■ Problem description
Search term "label": please copy every line of the records below that contains it.

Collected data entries
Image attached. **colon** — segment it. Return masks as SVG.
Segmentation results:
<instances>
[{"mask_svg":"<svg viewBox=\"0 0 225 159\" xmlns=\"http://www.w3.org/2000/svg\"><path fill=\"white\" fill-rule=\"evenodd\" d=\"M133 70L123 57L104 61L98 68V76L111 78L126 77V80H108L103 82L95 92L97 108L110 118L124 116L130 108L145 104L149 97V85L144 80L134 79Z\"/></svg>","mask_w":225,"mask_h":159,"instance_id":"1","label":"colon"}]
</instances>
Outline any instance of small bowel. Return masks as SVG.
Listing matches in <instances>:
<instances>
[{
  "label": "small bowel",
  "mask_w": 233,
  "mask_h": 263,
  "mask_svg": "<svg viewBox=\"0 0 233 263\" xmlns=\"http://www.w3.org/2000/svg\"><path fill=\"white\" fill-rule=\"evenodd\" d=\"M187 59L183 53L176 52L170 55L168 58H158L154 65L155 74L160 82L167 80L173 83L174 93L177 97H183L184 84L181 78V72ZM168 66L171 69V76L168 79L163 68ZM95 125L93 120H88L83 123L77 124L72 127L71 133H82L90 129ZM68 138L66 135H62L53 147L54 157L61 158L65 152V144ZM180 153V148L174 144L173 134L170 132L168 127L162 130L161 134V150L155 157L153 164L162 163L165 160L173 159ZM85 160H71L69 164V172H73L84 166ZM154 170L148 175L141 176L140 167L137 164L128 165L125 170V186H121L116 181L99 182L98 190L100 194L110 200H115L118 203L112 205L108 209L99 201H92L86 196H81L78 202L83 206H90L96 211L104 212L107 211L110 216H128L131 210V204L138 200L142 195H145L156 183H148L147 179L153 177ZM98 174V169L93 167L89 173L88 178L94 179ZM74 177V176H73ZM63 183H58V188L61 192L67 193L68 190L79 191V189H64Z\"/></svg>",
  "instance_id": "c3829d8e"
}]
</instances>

■ Worked solution
[{"mask_svg":"<svg viewBox=\"0 0 225 159\" xmlns=\"http://www.w3.org/2000/svg\"><path fill=\"white\" fill-rule=\"evenodd\" d=\"M133 70L123 57L104 61L98 68V76L111 78L126 77V80H108L103 82L95 92L97 108L110 118L124 116L130 108L145 104L149 97V85L144 80L134 79Z\"/></svg>","mask_w":225,"mask_h":159,"instance_id":"1","label":"colon"}]
  "label": "small bowel",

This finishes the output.